The result is a frequency table with 7 rows and 7 columns. The rows correspond to bins. The columns correspond to identifier, description, total frequency, frequency of zeros, frequency of ones, proportion of ones, and WOE respectively.
The WOE values in the final column increase monotonically, as required. Note that some applications assume a definition of WOE that differs by a negative sign.
=QRS.BIN.MONO(A2:A1001, B2:B1001, 1, 7, "HEADER", TRUE)
To improve the presentation of the result, add "HEADER", TRUE
to the formula. The result now contains a header row.
The identifiers in the first column represent the lower bounds of the bins.

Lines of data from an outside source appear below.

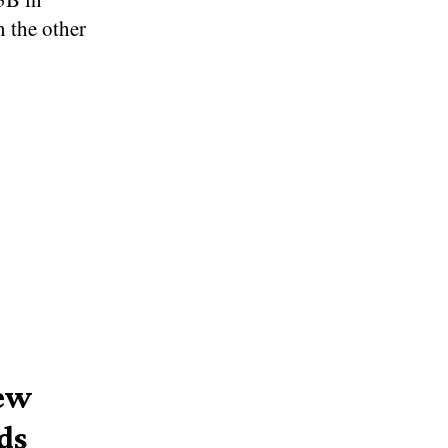
 the other
New
ds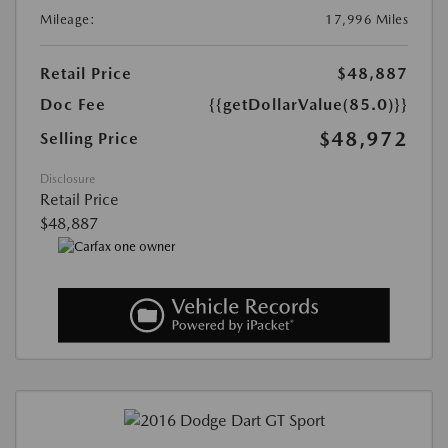
Mileage:
17,996 Miles
Retail Price
$48,887
Doc Fee
{{getDollarValue(85.0)}}
$48,972
Selling Price
Disclosure
Retail Price
$48,887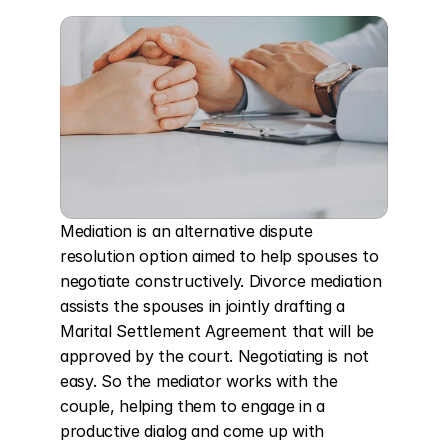
Mediation is an alternative dispute 
resolution option aimed to help spouses to 
negotiate constructively. Divorce mediation 
assists the spouses in jointly drafting a 
Marital Settlement Agreement that will be 
approved by the court. Negotiating is not 
easy. So the mediator works with the 
couple, helping them to engage in a 
productive dialog and come up with 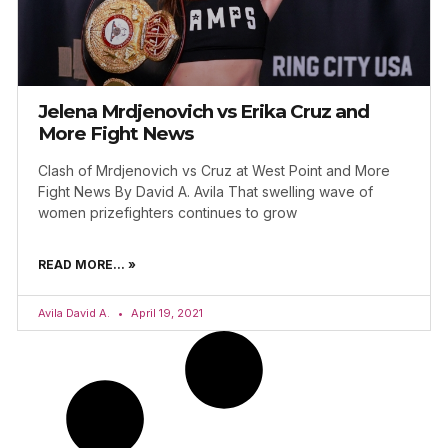
Jelena Mrdjenovich vs Erika Cruz and
More Fight News
Clash of Mrdjenovich vs Cruz at West Point and More
Fight News By David A. Avila That swelling wave of
women prizefighters continues to grow
READ MORE... »
Avila David A.
April 19, 2021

They can be used as binning keys in QRS.BIN.MAP.
=QRS.BIN.MAP(A2:A1001, E2:E9, K2:K9)
Finally, to map the original credit duration values to WOE values, enter the formula =QRS.BIN.MAP(A2:A1001, E2:E9, K2:K9)
in cell C2.
Please read the documentation to learn more about QRS.BIN.MONO, including how to include a total row and how to include only selected columns.
QRS.BIN.MANUAL
The bins created using QRS.BIN.MONO will always have a monotonic WOE trend, but they might not have "nice" lower bounds or "smooth" frequencies. For example, the lower bounds might not be integers, or the frequencies might not be unimodal.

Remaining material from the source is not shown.